Search the material for the string "Futura" and copy each line where it occurs.

Top of Entries provided

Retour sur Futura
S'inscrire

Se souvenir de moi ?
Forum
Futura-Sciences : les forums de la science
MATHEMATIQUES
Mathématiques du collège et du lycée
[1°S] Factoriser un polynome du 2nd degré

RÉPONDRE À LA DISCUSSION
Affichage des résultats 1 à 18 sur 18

Bottom of Entries provided

Exercise response ::
Retour sur Futura
Futura-Sciences : les forums de la science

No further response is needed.